The data Block Start

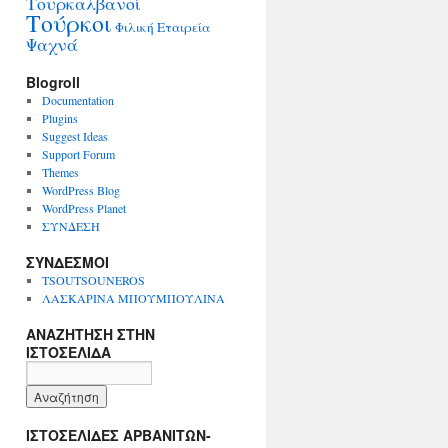
Τουρκαλβανοί
Τούρκοι
Φιλική Εταιρεία
Ψαχνά
Blogroll
Documentation
Plugins
Suggest Ideas
Support Forum
Themes
WordPress Blog
WordPress Planet
ΣΥΝΔΕΣΗ
ΣΥΝΔΕΣΜΟΙ
TSOUTSOUNEROS
ΛΑΣΚΑΡΙΝΑ ΜΠΟΥΜΠΟΥΛΙΝΑ
ΑΝΑΖΗΤΗΣΗ ΣΤΗΝ
ΙΣΤΟΣΕΛΙΔΑ
ΙΣΤΟΣΕΛΙΔΕΣ ΑΡΒΑΝΙΤΩΝ-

The data Block End

### Problem to work on:
Your copy should hold each line above exactly and no pictures at all.

### Reply to the task:
Τουρκαλβανοί
Τούρκοι
Φιλική Εταιρεία
Ψαχνά
Blogroll
Documentation
Plugins
Suggest Ideas
Support Forum
Themes
WordPress Blog
WordPress Planet
ΣΥΝΔΕΣΗ
ΣΥΝΔΕΣΜΟΙ
TSOUTSOUNEROS
ΛΑΣΚΑΡΙΝΑ ΜΠΟΥΜΠΟΥΛΙΝΑ
ΑΝΑΖΗΤΗΣΗ ΣΤΗΝ
ΙΣΤΟΣΕΛΙΔΑ
ΙΣΤΟΣΕΛΙΔΕΣ ΑΡΒΑΝΙΤΩΝ-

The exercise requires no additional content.